O moreno nada disse, apenas deu um sorriso de canto. Levantei-me, e fui para a primeira carteira, e mesmo que inaudível, ouvi um “Obrigado”.

Repensando, quem era eu para dizer aquilo? Sendo que não consigo nem achar as partes do meu brinquedo? Irônico isso.

O sinal tocou, e já se podia ouvir as reclamações e a “boiada” passando nos corredores. De pouco em pouco os alunos entravam na sala, e logo em seguida o professor.

A primeira aula foi de História com a professora Mavis, ela era bem baixinha, quase sendo confundida com uma criança. Deixava todos conversarem enquanto passava a matéria na quadro, mas na hora da explicação quem desse um “piu” era mandado pra diretoria.
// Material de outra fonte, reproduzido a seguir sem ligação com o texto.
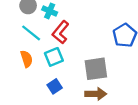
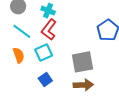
cyan cross: (50, 11) -> (48, 11), moved

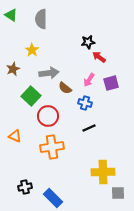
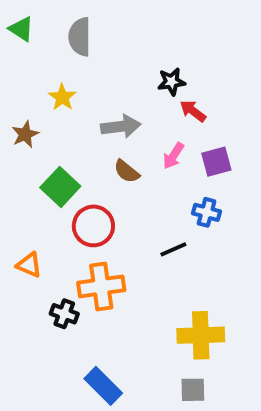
gray arrow: (49, 73) -> (121, 127), moved
blue cross: (85, 103) -> (207, 212), moved
black cross: (25, 187) -> (64, 314), moved, turned 32
gray square: (118, 193) -> (193, 390), moved

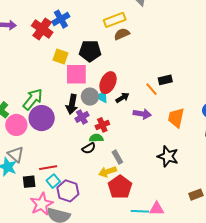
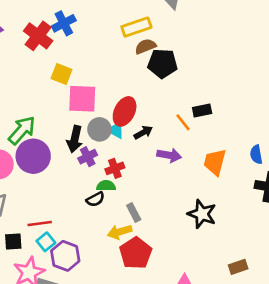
black pentagon: (90, 51) -> (162, 63), moved

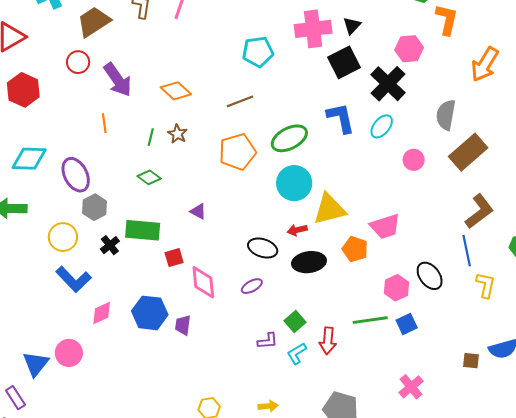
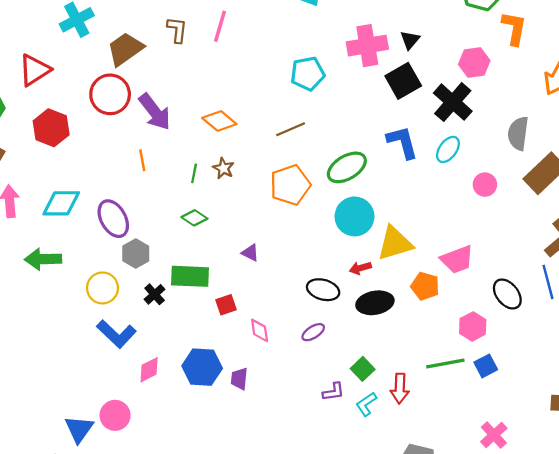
red circle: (78, 62) -> (110, 94), size x1.6
black ellipse: (430, 276) -> (507, 294), moved
pink diamond: (203, 282) -> (260, 330), size x0.7

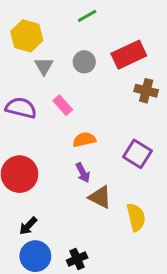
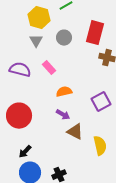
yellow hexagon: (27, 36) -> (39, 18), moved
red rectangle: (129, 55) -> (95, 33), turned -50
purple square: (137, 154) -> (101, 102), turned 30
purple arrow: (83, 173) -> (63, 115), turned -32

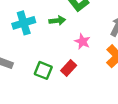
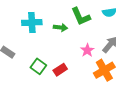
pink star: (82, 42) -> (87, 50), moved

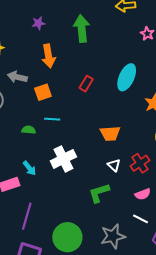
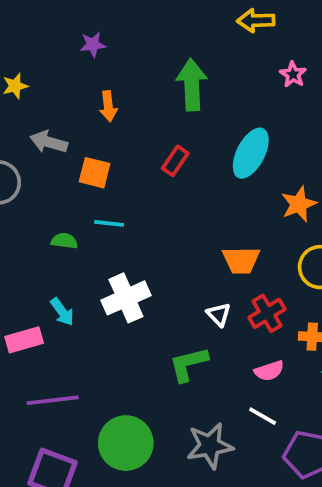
green arrow: (82, 29) -> (192, 85), moved
orange arrow: (48, 56) -> (108, 106), size x0.7
orange square: (43, 92) -> (95, 173), turned 30
orange trapezoid: (110, 133) -> (241, 260), moved
purple line: (27, 216) -> (53, 400), turned 64

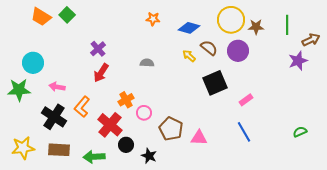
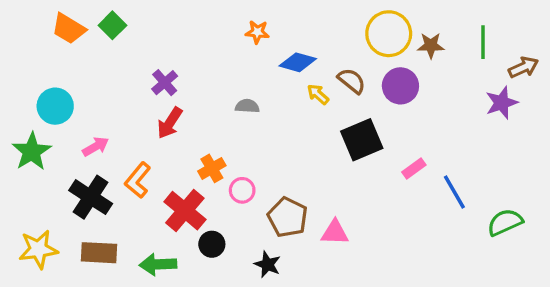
blue diamond: (189, 28) -> (298, 62), moved
pink arrow: (57, 87) -> (96, 147), turned 140
green star: (19, 90) -> (32, 152), turned -30
blue line: (244, 132) -> (454, 192), moved
green semicircle: (300, 132) -> (505, 222), size x1.5
black star: (149, 156) -> (267, 264), moved

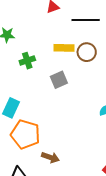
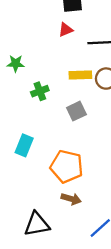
orange pentagon: (25, 134) -> (67, 166), moved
Baixinha invocada.

A segunda era de artes com o professor Reedus Jonah, ele apenas pediu para fazermos uma arte abstrata e escrever atrás o seu significado.

A terceira aula foi novamente com a professora Mavis, apenas passou exercícios sobre o conteúdo que havia passado na primeira aula.

Quando o sinal bateu, todos saíram para o intervalo, cada um formando seus “grupos” e sentando-se juntos. Direcionei-me para uma mesa junto com Lucy e Juvia, logo começou a chegar Natsu, Gray, Gajeel e Levy. Começaram a conversar coisas alheias, zombando e rindo um do outro. Gajeel começou a fazer cócegas em Juvia, que se contorceu de tanto rir, Levy estava lendo tranquilamente seu livro, mas sem deixar de olhar Gajeel de soslaio, Gray e Natsu estava brigando em um canto e Lucy estava apenas observando tudo com cara de tédio.

As aulas poderiam até passar rápido, mas o intervalo passava em um piscar de olhos, logo todos estavam em suas salas.

A quarta aula era de Filosofia com o professor Gildarts, ele era bem animado e não aparentava ter a idade que tem, fazendo com que algumas meninas suspirassem de amor por ele. Sua aula foi tranquila, o que fez o horário passar rápido. Não teríamos a última aula, então quando bateu o sinal, todos saíram pulando e comemorando, afinal, era sexta-feira, ou seja, “Tuts Tuts” segundo o Natsu. Arrumei minhas coisas para ir embora, enquanto Lucy me esperava já na porta. Quando me juntei a ela, Jellal me chamou.

— Ei, Erza! – Virei-me.-- Preciso de sua ajuda para resolver uns assuntos do conselho, poderia ficar mais um pouco?

— Pode ir, nos vemos depois, ok? – Pronunciou a loira.

— Ok, tome cuidado. – Aconselhei.

— Pode deixar, mamãe. Até! – Ela acenou e saiu correndo atrás de Natsu que se encontrava mais a frente.

Olhei para o azulado, que me apontou a cadeira ao lado, fui até lá e sentei-me.

— No intervalo Makarov chamou um representante de cada sala e pediu para organizar algum evento ou algo do gênero para o pessoal de sua respectiva turma, só participará os alunos dos terceiros, mas cada sala irá a um lugar diferente e com dois professores responsáveis. Então queria pedir sua ajuda para decidir algo bem legal. Alguma ideia? – Perguntou, colocando os cotovelos apoiados na mesa e entrelaçando as suas mãos.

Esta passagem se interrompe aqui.